Additionally, the importance of good resources was mentioned in the discussion of the quantitative studies [24, 28, 34]. The importance of structural implementation was underlined by Varagunam et al. (2014), who stated that the small effect of the national PROMs programme was partly caused by the delay in the representation of the collected data.

Strengths and limitations

A major strength of this review is the mixed-methods design with the inclusion of overall moderate- to good-quality studies, which enabled a comprehensive overview of all available quantitative and qualitative research within this field. Furthermore, due to the mixed-methods design of this review, the quantitative findings were discussed in light of the derived qualitative barriers, facilitators and lessons learned. As a result of the lack of empirical research concerning quality improvement methods based on the aggregated use of PROMS, a meta-analysis was not performed. Additionally, it was purposively decided to include only peer-reviewed studies, and it is acknowledged that important studies from the grey literature may have been missed.

Future perspective

Future implementation of aggregated PROM feedback can be substantiated with the reported facilitators, barriers and lessons learned from the current review (Tables 4, 5). It is important that every institution using aggregated PROMs make their results available, including possible biases and completeness of outcome data. Furthermore, the strength of combining PROMs, clinical data and PREMs should be recognized. The use of aggregated clinical data and PREMs has already been shown to be effective in quality improvement [5, 39,40,41], while using aggregated PROMs for quality improvement is still in its infancy.

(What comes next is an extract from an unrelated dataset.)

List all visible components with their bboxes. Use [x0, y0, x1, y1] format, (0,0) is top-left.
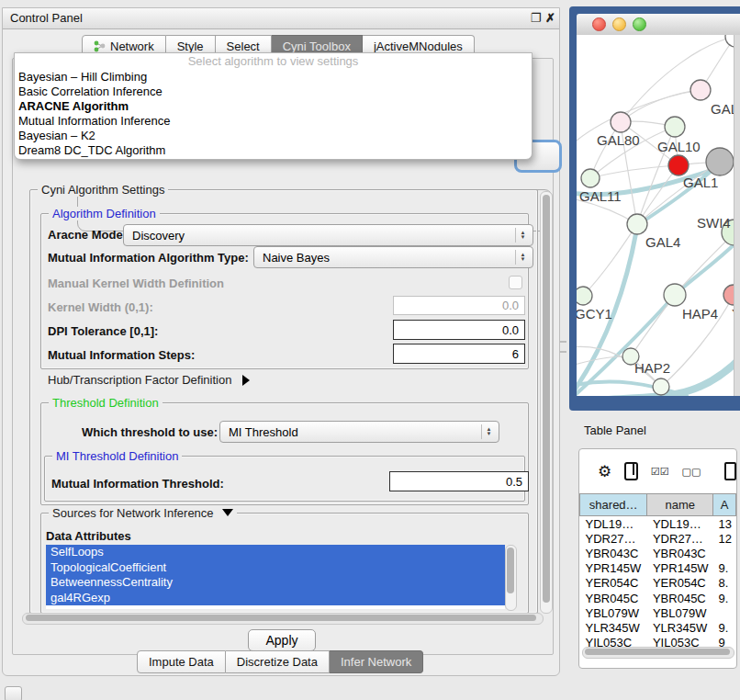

As qualitative outcomes mainly addressed the issue of obtaining accurate data and consequently gaining professionals’ trust in the concept and relevance of quality improvement, this research did not find best practices on how to learn and improve based on aggregated PROM data. Future research should focus on organizational and individual aspects that contribute to the optimal use of the obtained aggregated PROMs for quality improvement [42].

Conclusion

This review synthesized the evidence on the methods used and effectiveness for quality improvement in healthcare based on PROMs. The findings demonstrate that four quality improvement methods are used: benchmarking, PSDA cycles, dashboards and aggregated analysis. These methods showed little to no effect, which may be due to methodological flaws, as indicated by the qualitative results. In conclusion, this field of research is in its infancy, and more empirical research is needed. However, the descriptive and effectiveness findings provide useful information for the future implementation of value-based healthcare at the meso level and further quality improvement research. In future studies, it is important that a shared stakeholder vision is created, PROMs and timing of measurement and feedback are appropriately chosen, interpretation of the feedback is optimal, every effort is made to reduce missing data, and finally, practical resources for data collection and feedback infrastructure are available.